In the context of Azure Virtual Machines, SKU refers to the different sizes and options available for the virtual machines that can be used to run apps and workloads. The available SKUs are categorized into general purpose, compute optimized, memory optimized, storage optimized, GPU, and high performance compute SKUs. Each SKU is optimized for different workloads based on CPU-to-memory ratio, disk throughput, and network performance.This research will focus on the general purpose SKU as a popular option for desktop virtualization workloads, in this research the series will be tested and compared against the various different versions.
Understanding the difference in SKU versions
Let’s break down the version of the Virtual Machines SKUs. Each series has a different version, denoted with a version number at the end of the name. In this research, we are using the D series. The D series virtual machines vary mainly on the CPU type that may be allocated, this means that the virtual machine may actually be running on different hardware.

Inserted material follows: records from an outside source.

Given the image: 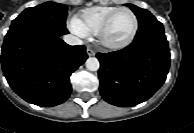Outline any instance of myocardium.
<instances>
[{"label": "myocardium", "mask_w": 194, "mask_h": 133, "mask_svg": "<svg viewBox=\"0 0 194 133\" xmlns=\"http://www.w3.org/2000/svg\"><path fill=\"white\" fill-rule=\"evenodd\" d=\"M122 11H127V12L132 14V16L134 18V28H133L131 35L125 41L120 42V43H113V42H110L107 40L106 34H107V31H108L110 25L112 24L114 18L117 16V14H119ZM138 27H139V21H138L137 15L131 9L126 8V7H122V8L117 9L115 12H113L106 19V21L103 23V25L101 26V28L99 29V31L97 33H98L100 39L102 40V42L106 46H108L110 48H122V47L127 46L128 44H130L133 41V39L135 38L136 33L138 31Z\"/></svg>", "instance_id": "obj_1"}]
</instances>
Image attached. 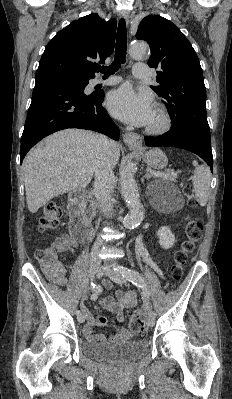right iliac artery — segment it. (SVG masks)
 Here are the masks:
<instances>
[{
    "label": "right iliac artery",
    "mask_w": 232,
    "mask_h": 399,
    "mask_svg": "<svg viewBox=\"0 0 232 399\" xmlns=\"http://www.w3.org/2000/svg\"><path fill=\"white\" fill-rule=\"evenodd\" d=\"M95 287V284L94 283H91V288H94ZM96 297V294H92L91 295V298H95ZM75 314L77 315V316H80L81 315V311L80 310H76V312H75Z\"/></svg>",
    "instance_id": "82829eb1"
}]
</instances>
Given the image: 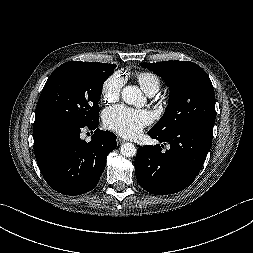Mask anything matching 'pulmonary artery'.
Here are the masks:
<instances>
[{
  "mask_svg": "<svg viewBox=\"0 0 253 253\" xmlns=\"http://www.w3.org/2000/svg\"><path fill=\"white\" fill-rule=\"evenodd\" d=\"M154 93H150V94H148V95H153Z\"/></svg>",
  "mask_w": 253,
  "mask_h": 253,
  "instance_id": "pulmonary-artery-1",
  "label": "pulmonary artery"
}]
</instances>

This research is focused on the general-purpose VMs in D-series. The General-purpose VMs feature a balanced CPU-to-memory ratio, making them ideal for a variety of use cases, ranging from web servers to VDIs, for example.

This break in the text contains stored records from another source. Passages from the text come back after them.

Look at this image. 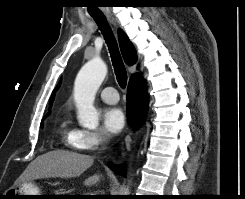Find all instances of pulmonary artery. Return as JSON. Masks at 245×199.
<instances>
[{
	"label": "pulmonary artery",
	"mask_w": 245,
	"mask_h": 199,
	"mask_svg": "<svg viewBox=\"0 0 245 199\" xmlns=\"http://www.w3.org/2000/svg\"><path fill=\"white\" fill-rule=\"evenodd\" d=\"M101 99L109 104H115L119 101V96L115 88L105 87L100 91Z\"/></svg>",
	"instance_id": "e3ab8cb5"
}]
</instances>
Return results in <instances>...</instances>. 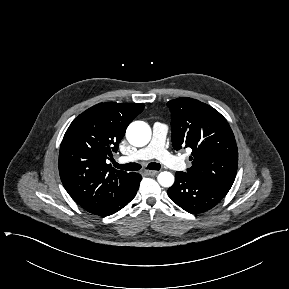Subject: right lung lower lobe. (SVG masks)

| Generation | CPU Architecture | Hyper-Threading | Key Improvements |
|---|---|---|---|
| Dv2 | Broadwell–Ice Lake | No | ~35% faster than D-series |
| Dv3 | Haswell–Ice Lake | Yes | More memory/vCPU, HT efficiency |
| Dv4 | Cascade–Sapphire | Yes | 3.4 GHz turbo, AVX-512, DL Boost |
| Dv5 | Ice Lake–Sapphire | Yes | 3.5 GHz turbo, better value |
| Dsv6 | Emerald Rapids | Yes | AMX, faster storage, high vCPU count |
Source: Azure VM sizes - General purpose - Azure Virtual Machines | Microsoft Learn
Setup and Configuration
This research aims to explore the differences in performance between Azure VM SKU versions. The following SKUs are included:
| SKU | CPU | RAM | Storage Type |
|---|---|---|---|
| Standard_D2s_v3 | 2 | 8 | Premium LRS |
| Standard_D2ds_v4 | 2 | 8 | Premium LRS |
| Standard_D2ds_v5 | 2 | 8 | Premium LRS |
| Standard_D2ds_v6 | 2 | 8 | Premium LRS |
The SKU codes are deemed to have similar specifications and will be tested using the same workload. The time taken to achieve parts of the workload will be recorded alongside performance metrics to determine which SKU performs the best.

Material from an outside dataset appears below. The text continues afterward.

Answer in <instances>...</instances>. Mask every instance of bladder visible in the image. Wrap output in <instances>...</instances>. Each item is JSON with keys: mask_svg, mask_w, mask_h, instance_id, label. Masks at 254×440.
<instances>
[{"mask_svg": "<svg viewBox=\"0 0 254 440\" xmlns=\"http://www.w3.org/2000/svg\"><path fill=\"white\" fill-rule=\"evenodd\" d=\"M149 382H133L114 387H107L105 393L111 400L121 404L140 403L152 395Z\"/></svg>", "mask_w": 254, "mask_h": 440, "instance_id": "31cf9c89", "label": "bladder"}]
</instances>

All testing took place in the Azure UK South Data Center.
Virtual machines are provisioned using Hashiscorp Terraform, the Azure Marketplace image in use is the Windows Server 2022 DataCenter Edition image. No optimisations are performed on the VM. Window Remote Management (WinRM) is enabled and Telegraf is installed to gather performance metrics.
Testing Methodology
The methodology used is different compared to the GO-EUC standard. The goal is to have a benchmark that can run independently without any required infrastructure to compare the differences in computing.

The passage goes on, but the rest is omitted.